Fabrizio Massaro, Corriere della Sera 11/10/2013, 11 ottobre 2013
DA UNICREDIT A EDF, CHI CONTROLLA LE QUOTE LIBICHE?
«Gli affari della Libia? Di fatto sono congelati, la situazione è troppo complicata, ogni giorno si rischia la vita negli uffici. Hanno altro cui pensare che alle partecipazioni. Io non vado a Tripoli da fine agosto: troppo pericoloso...». Per come lo descrive un importante advisor che ha stretti legami con il nuovo governo libico, il quadro è quello di un Paese fermo, che siede ancora su circa 60 miliardi di dollari di investimenti — senza considerare le immense riserve petrolifere — ma non riesce a gestirli. Così, per esempio, non sorprende che in Unicredit — dove fino a gennaio 2012 i libici erano i primi azionisti con il 7,6% diviso tra la Central bank of Libya e il fondo sovrano Libyan investment authority (Lia) e ancora adesso sono soci forti con il 4% — è parecchio che non si facciano sentire. E dire che fino a due anni fa esprimevano addirittura un vicepresidente nella figura di Omar Farhat Bengdara, allora governatore della Banca centrale. Allo stesso modo restano in piedi, ma senza una linea sicura, altre partecipazioni: dai gruppi americani General Electric e At&t alla francese Edf, alle tedesche Siemens e Allianz, all’inglese Pearsons (editore del Financial Times) per arrivare in Italia a Finmeccanica (2%), Eni (0,58%), Juventus (gestite dal Lia o dalla holding Lafico, lo storico socio della Fiat).
Alla comunità degli affari mancano un quadro chiaro delle strategie e l’interlocutore. Il regime politico del post Gheddafi aveva fatto leva in un primo tempo sugli «espatriati», cioè su quella fetta di classe dirigente libica che aveva fatto studi e carriera all’estero e poteva portare a Tripoli nuove connessioni e nuove esperienze. Un esempio era stata, nell’aprile 2012, la nomina a capo del fondo Lia di un docente poco più che quarantenne della Nottingham business school, Mohsen Derregia. In meno di un anno il rapporto con il primo ministro Ali Zeidan si è deteriorato tanto che Derregia è stato costretto a lasciare. Chi conosce le storie libiche spiega che lo scontro tra le fazioni sia stato determinato anche dall’azione di verifica dei conti avviata dal professore esperto di contabilità, che avrebbe evidenziato sospetti di corruzione che coinvolgevano personaggi ancora forti in Libia nonostante il cambio di regime. Sembra che lo stallo nelle istituzioni libiche stia condizionando anche lo sviluppo delle cause legali che Derregia aveva annunciato di avere allo studio contro Goldman Sachs (e sembra anche Société Générale) per le perdite che il Lia avrebbe sofferto in prodotti strutturati, circa 1,7 miliardi di dollari: mancherebbero ormai circa sei mesi alla prescrizione delle cause civili negli Stati Uniti.

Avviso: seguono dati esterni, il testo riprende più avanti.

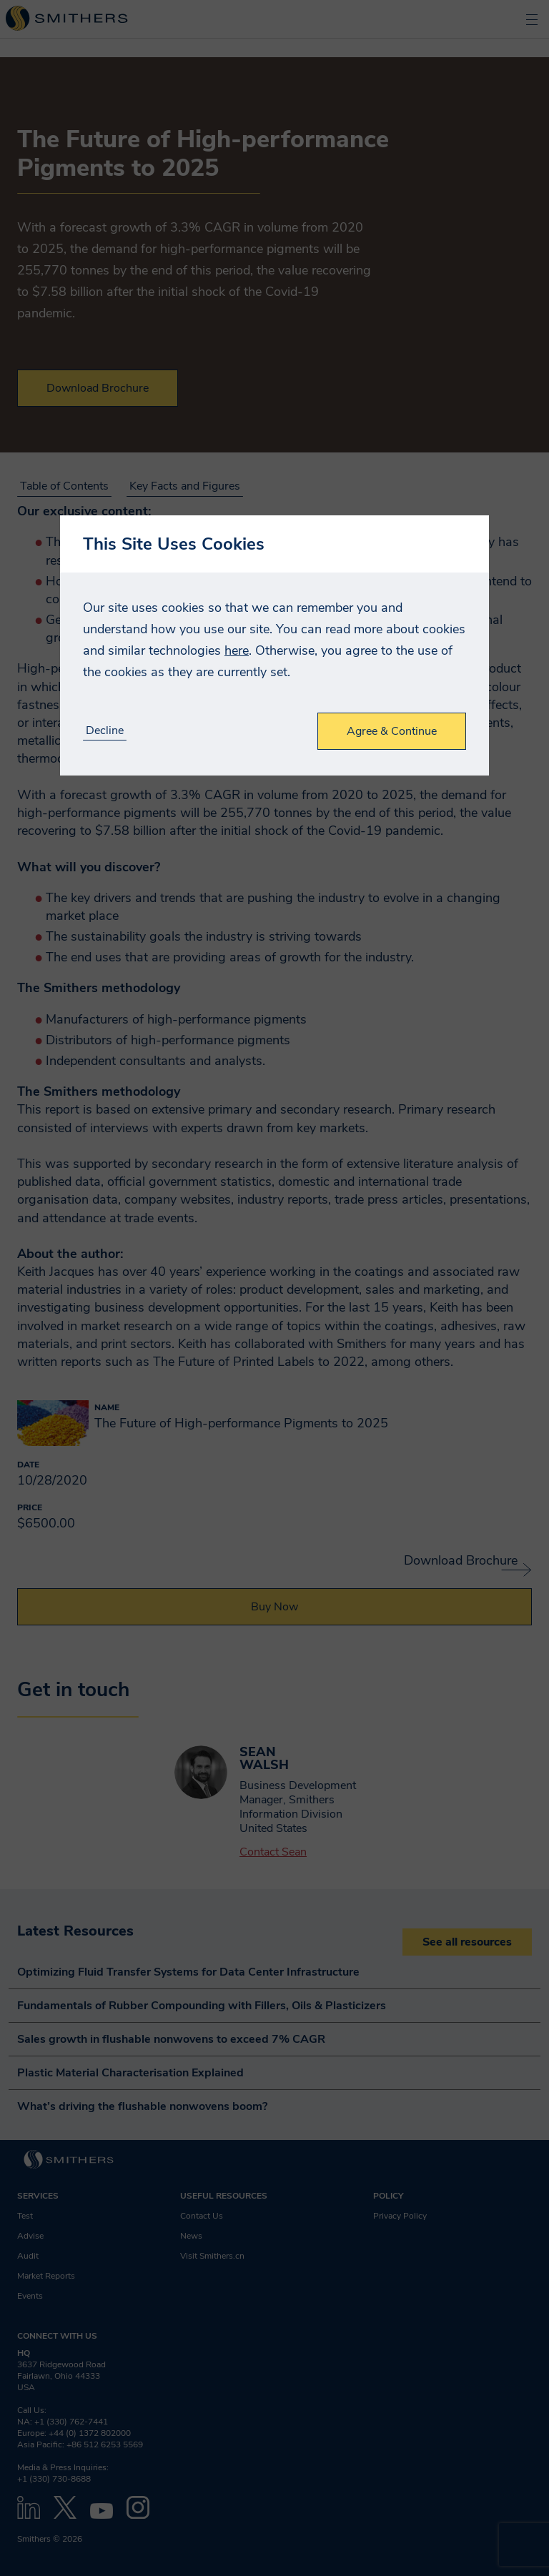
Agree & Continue (392, 731)
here (236, 650)
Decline (105, 730)
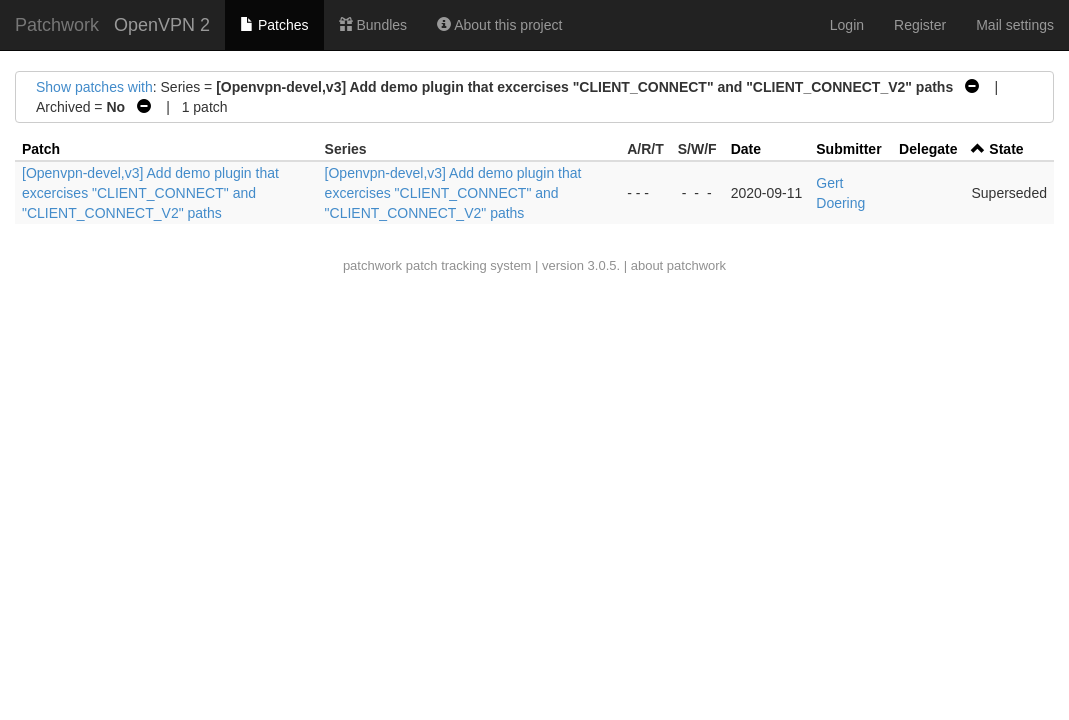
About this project (499, 25)
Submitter (848, 149)
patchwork (372, 265)
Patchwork (57, 25)
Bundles (373, 25)
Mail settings (1015, 25)
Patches (274, 25)
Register (920, 25)
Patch (41, 149)
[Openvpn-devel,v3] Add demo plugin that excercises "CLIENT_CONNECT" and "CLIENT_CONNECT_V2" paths (150, 193)
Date (746, 149)
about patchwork (678, 265)
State (1006, 149)
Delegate (928, 149)
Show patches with (94, 87)
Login (847, 25)
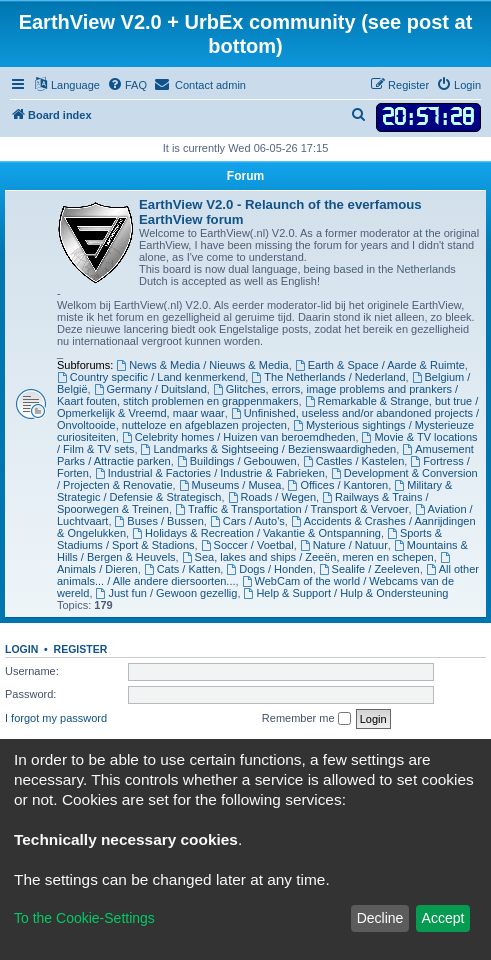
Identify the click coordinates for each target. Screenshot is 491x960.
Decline (380, 918)
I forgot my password (56, 718)
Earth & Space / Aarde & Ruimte (380, 365)
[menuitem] (127, 85)
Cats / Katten (182, 569)
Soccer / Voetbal (247, 545)
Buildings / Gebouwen (237, 461)
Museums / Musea (230, 485)
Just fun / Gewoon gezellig (167, 593)
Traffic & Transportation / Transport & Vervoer (292, 509)
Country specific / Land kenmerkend (151, 377)
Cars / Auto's (247, 521)
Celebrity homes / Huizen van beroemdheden (239, 437)
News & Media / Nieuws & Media (202, 365)
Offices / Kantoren (338, 485)
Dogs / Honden (269, 569)
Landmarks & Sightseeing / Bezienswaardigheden (269, 449)
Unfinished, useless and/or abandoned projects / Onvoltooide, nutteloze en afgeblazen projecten (268, 419)
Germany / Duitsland (150, 389)
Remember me (306, 719)
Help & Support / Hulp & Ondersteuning (346, 593)
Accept (443, 918)
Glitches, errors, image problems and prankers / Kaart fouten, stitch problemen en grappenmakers (257, 395)
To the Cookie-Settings (84, 918)
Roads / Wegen (272, 497)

Ora, dopo mesi di stallo alla guida del Lia, a fine luglio si è insediato un banchiere di lungo corso, Abdulmagid Breish, già a capo dell’Arab Banking Corporation (Abc), l’istituto libico del Bahrein. In bilico è anche il vertice della Banca centrale. L’attuale governatore Saddeq Omar Elkabber è in discussione: a fine luglio è stato addirittura pubblicato un annuncio online per le candidature al ruolo di numero uno della Central Bank of Libya, e sono arrivate al Congresso nazionale ben trenta candidature.
È naturalmente dal petrolio che arriva la grande ricchezza dei fondi sovrani libici. Ma lo sfruttamento di quelle risorse è molto a rischio. Uno che quell’ambiente lo conosce bene, l’amministratore delegato dell’Eni, lo ha descritto così appena lunedì scorso: «La Libia è il grande problema (dell’Eni, ndr ): arriva da quarant’anni di dittatura e Gheddafi ha distrutto tutte le istituzioni. Prima che la Libia riesca a ricostruire credo che ci voglia tempo. Ma i libici sono una popolazione pacifica e sono ottimista. Non credo che chiuderanno i pozzi che possiedono e troveranno il modo per riuscire a sfruttare le loro risorse». I numeri sono impietosi: dai 270 mila barili di petrolio al giorno del dopo Gheddafi, la produzione dell’Eni è scesa a meno di 60 mila barili.